The Trustees believe that the tactical use of leverage will enable the
Fund to realize an increased investment return

The Fund would incur indebtedness of up to 33.3% of its assets (based
on the gross amount including leverage) at short-term rates and invest
the proceeds in longer-term obligations.  Given that short-term rates are
generally lower than long-term rates over time, it is expected that over
the life of an interest rate cycle, the Fund’s yield will increase as a result
of the use of leverage.  During the years of the cycle where there is the
greatest difference between short- and long-term rates, the yield would
be expected to increase more.  Adding leverage could increase the
volatility of the Fund’s return and affect net asset value, but, on balance,
the Trustees believe the enhanced yield outweighs these risks.

 

5. Shareholder Proposal to Open-End

The dissidents are requesting that shareholders vote for an open-ending
of the Fund as a means to narrow the Fund’s discount.  

However, the Board has recently taken actions responsive to those
shareholders’ concerns:

1.

In April 2007, the Board approved a change in the Fund’s investment strategy as a
means to potentially increase yield.

2.

In April 2007, the Board recommended shareholder approval of a proposal to allow the
use of leverage in the management of Fund assets to potentially increase yield.

3.

In July 2007, the Board authorized the adoption of a level-distribution plan pursuant to
which the Trust will make monthly distributions at a minimum annual rate of 7.25%. The
plan took effect in September 2007.

In addition, the Board reviews, and will continue to review, the Fund’s
discount at quarterly meetings and has an open-market repurchase plan
in effect

 

5. Shareholder Proposal to Open-End

The Board believes that these actions are meaningful and responsive to
the dissidents’ expressed concern about the Fund’s discount.

The Board believes these actions should be afforded an opportunity to
serve their intended purpose prior to taking any further actions to address
the Fund’s discount.

 

5. Shareholder Proposal to Open-End

Open-ending the Fund represents a change to a core characteristic of
the Fund as in investment.  

Open-end funds must grapple with the constant inflow and outflow of
funds, requiring that a certain portion of the Fund’s assets not be
invested.  As a closed-end fund, however, the Fund may remain fully
invested and therefore realize higher returns.

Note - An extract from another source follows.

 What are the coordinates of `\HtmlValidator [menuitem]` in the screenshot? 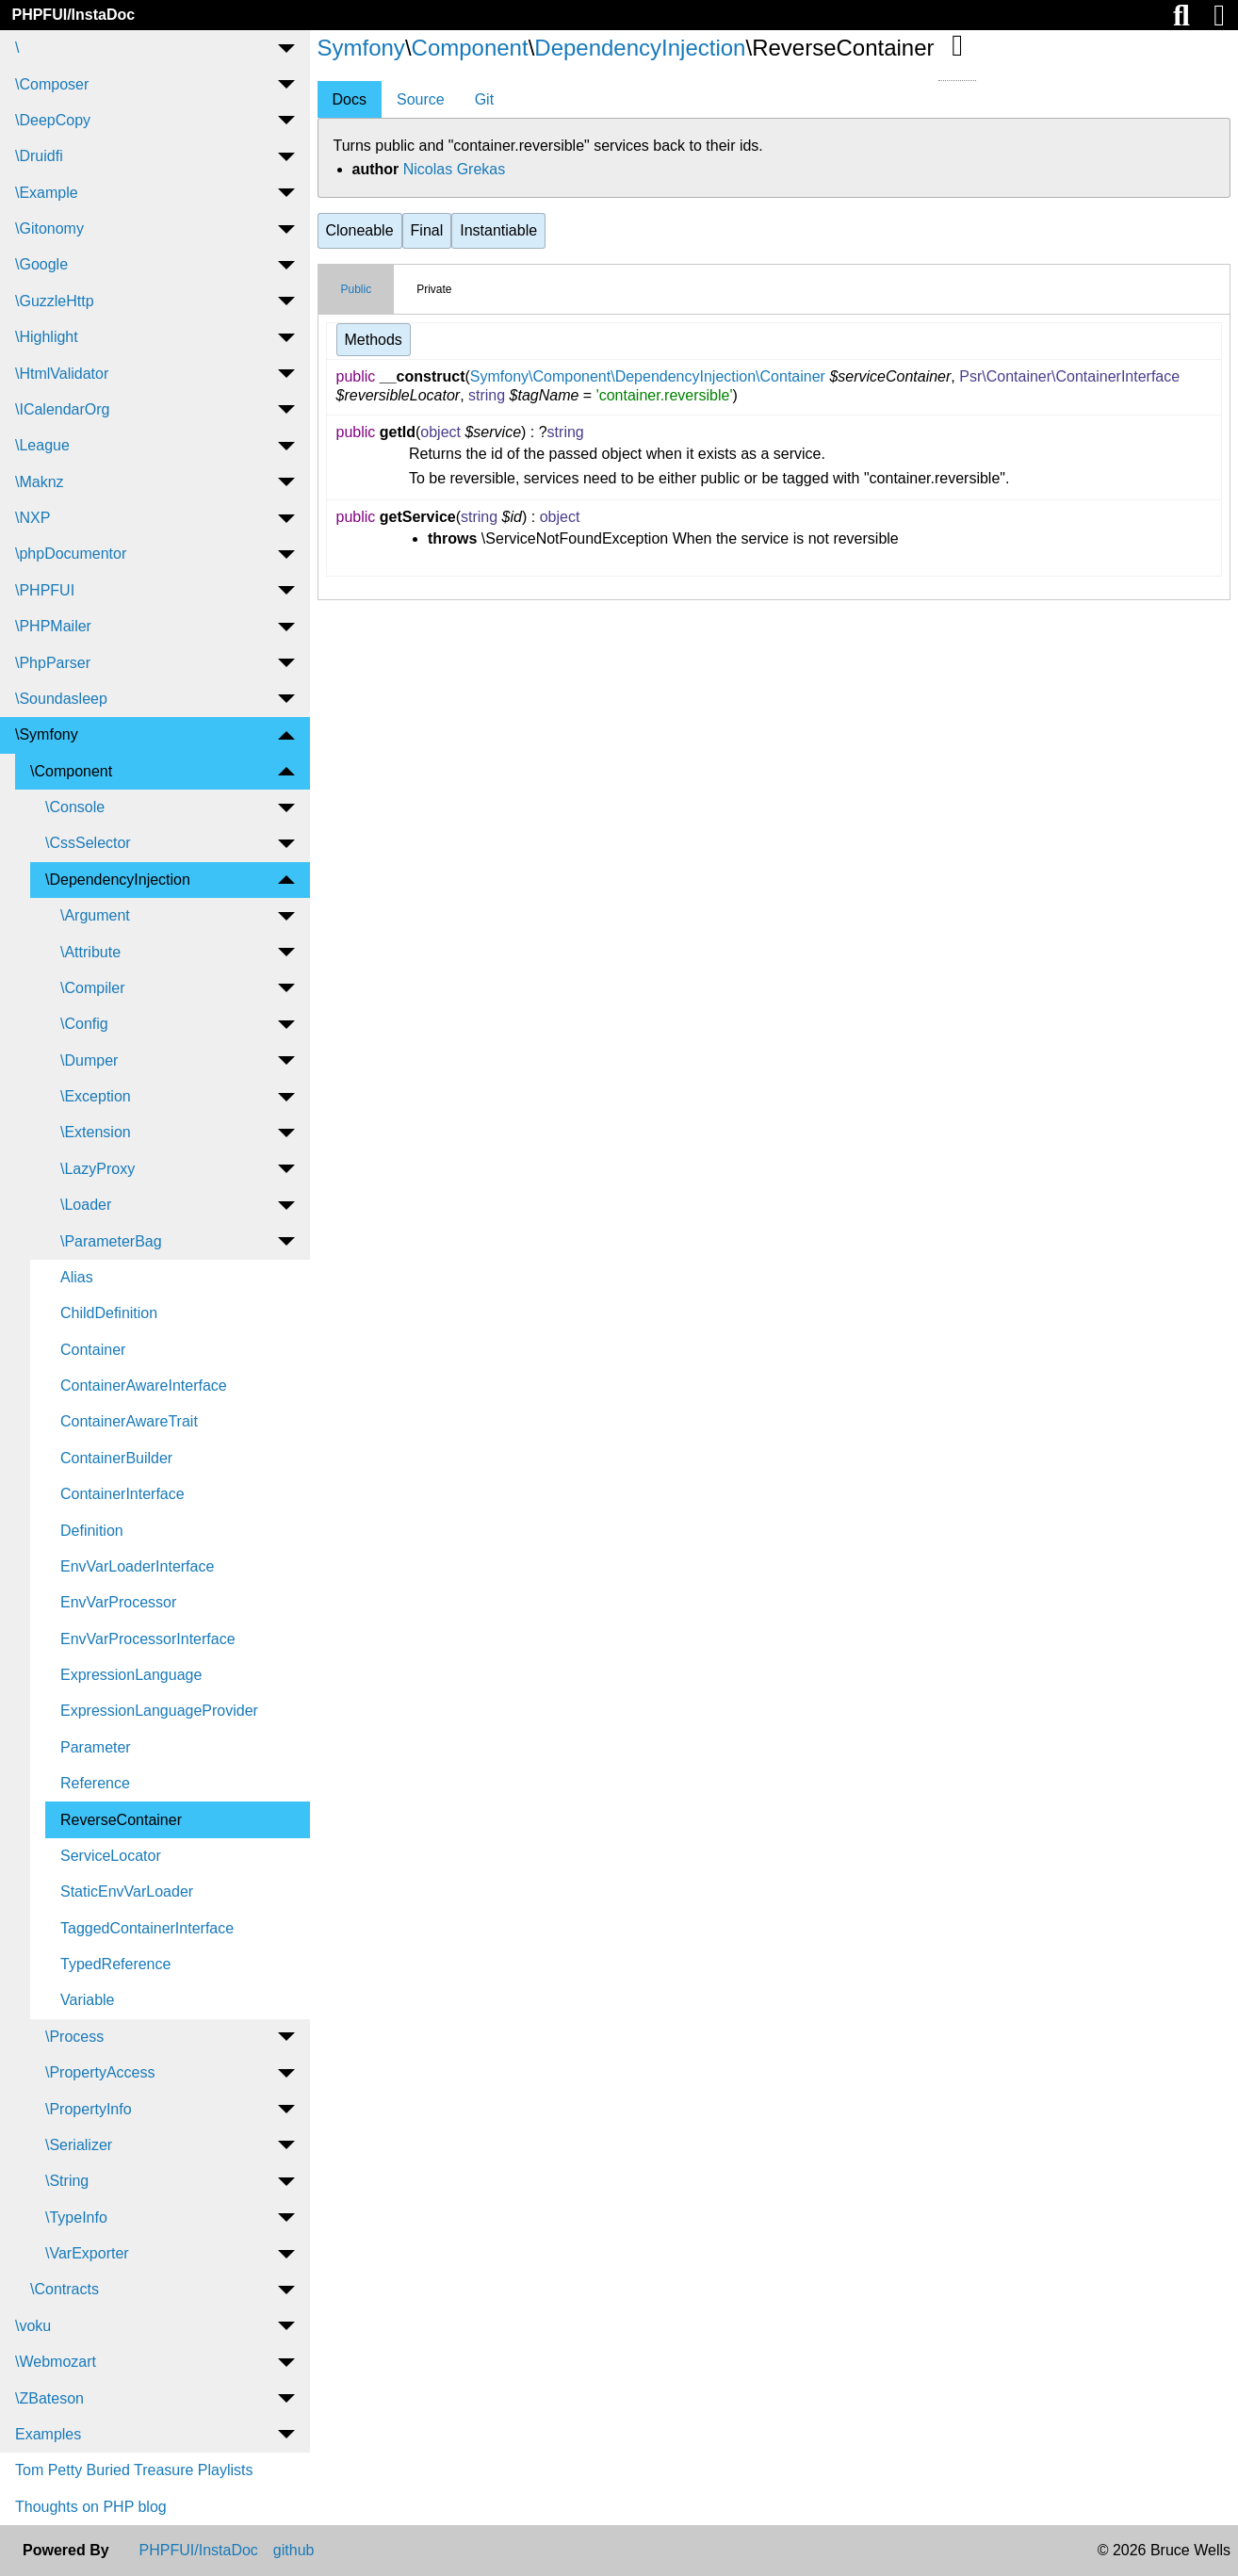 It's located at (61, 374).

Open-end funds cannot use leverage, and are encumbered by SEC rules
that limits the ability to invest in potentially attractive illiquid securities.

Open-ending the Fund would effectively increase Fund expenses.

Open-ending the Fund could negatively impact returns and portfolio
management.

 

Forward-Looking Statements

Statements made in this presentation that look forward in time involve
risks and uncertainties and are forward-looking statements within the
meaning of the Private Securities Litigation Reform Act of 1995. Such
risks and uncertainties include, without limitation, the adverse effect from
a decline in the securities markets or a decline in the Fund’s
performance, a general downturn in the economy, competition from other
closed-end investment companies, changes in government policy or
regulation, inability of the Fund's investment adviser to attract or retain
key employees, inability of the Fund to implement its investment strategy,
inability of the Fund to manage rapid expansion and unforeseen costs
and other effects related to legal proceedings or investigations of
governmental and self-regulatory organizations.